Quito

Por: Dr. Pedro Reino Garcés
Lingüista e historiador/Cronista Oficial de Ambato

Quito es una mujer vencida recostada en un laberinto profundo de impotencias en medio de los lomeríos abandonados a la fertilidad de sus descubridores pasados y presentes. Quito es una hembra acosada por los políticos que tienen convertidos en lechos de placeres los entornos de la Plaza Grande. Por eso está llena como una cama de historia, como una concubina preñada por desconocidos. A veces aborta sucesos, grita y se desgarra; hasta que alumbra independencias. Siempre engendra luces y sombras renovando su virginidad protagónica. A veces canta victorias y otras, oculta sus derrotas. Es algo así como una fémina ninfómana que esconde la trampa del deseo.

Quien llega a ‘la Capital’ toma un orgullo raro. Ese que le salta al ego desde esa evaporación triunfalista de los republicanos. Orgullo de “chulla quiteño” con corbata y sin camisa, apariencia de puños y de cuellos blancos que engalanan la demagogia de sus ropajes y de su verbo de “plantillas”.

Quito de las décadas de los sesenta y de los años setenta era un cholerío andino de inmigrantes provincianos con sabor a pueblo grande en el sentido más hermoso que tienen nuestros espacios urbanos. Quito era la patria nueva de los expatriados de sus pueblitos humildes que sufren de recaídas del abandono sobre sus piedras del coloniaje.

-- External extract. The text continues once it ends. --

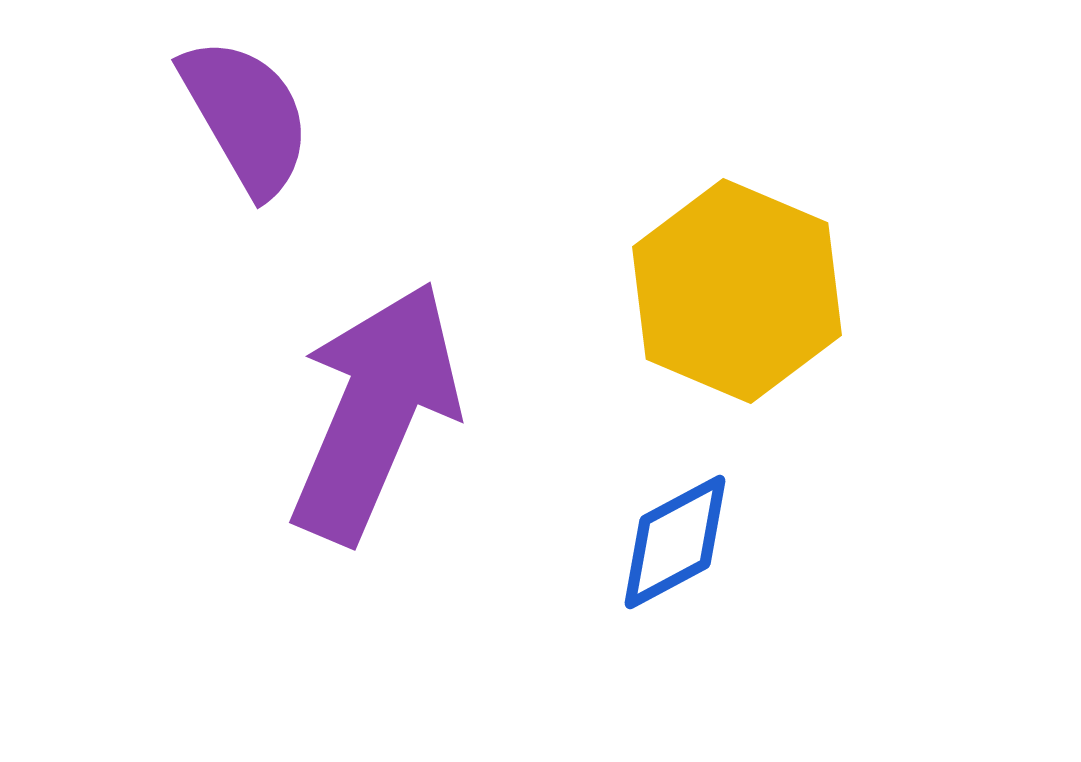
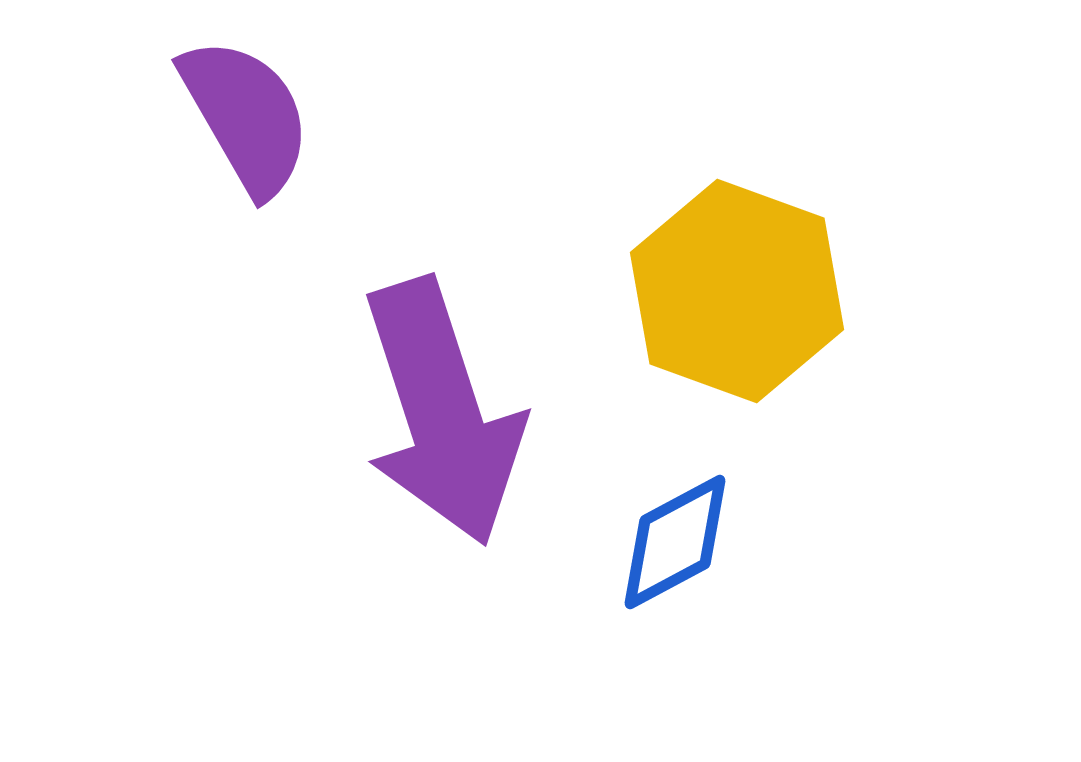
yellow hexagon: rotated 3 degrees counterclockwise
purple arrow: moved 67 px right; rotated 139 degrees clockwise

El Quito al que fui a estudiar en la facultad de Medicina de la Universidad Central, después de un año de haber terminado el servicio militar obligatorio, era un laberinto de piedras históricas y de palabras fogosas que se aplacaban con los discursos de los ‘salvadores de la Patria’. Cuando pasaba por esas calles repletas de balcones sabía que en todos ellos todavía vivía Velasco Ibarra y resucitaba la misma demagogia desde cualquier calavera con un dedo acusador que volaba por los aires. Me iba por la “Calle de las Cruces” pensando en que García Moreno estaba parado ahí, como un ídolo torpe, con esa obsesión empedernida que hasta se lo veía descascarándose de la mierda de las palomas. Siempre que oía los disparos de la policía persiguiendo a los guambras de las manifestaciones, me llenaba de rabia por lo que le hicieron a Eloy Alfaro en nombre de la Patria convertida en balas y en obsesiones.

Y cuando veía las cúpulas de las iglesias coloniales, pensaba en tantos curas sin cabeza, en tantos padres Almeidas dotados de tremendas herramientas para fecundar la fe, principiando en los monasterios. Pobres Cristos crucificados que oían lo que repetían los frailes: “hasta la vuelta Señor”, cuando se escapaban por los ventanales de la fe a practicar las pedagogías del amor en los conventos llenos de palomas inmaculadas.

Y hasta me encontraba con los hijos de Cantuña y de Caspicara, corriendo de loma en loma repletos de bailejos, plomadas, niveles, brochas, pinceles. Recuerdo cómo iban capturando a su paso los rostros de sus cristos diarios, y de magdalenas de rostros aborígenes. Llegaban a “la obra” y seguían dejando inconclusos los techos de las casas para que puedan entrar y salir los diablos que necesita una ciudad para mantener sus tradiciones.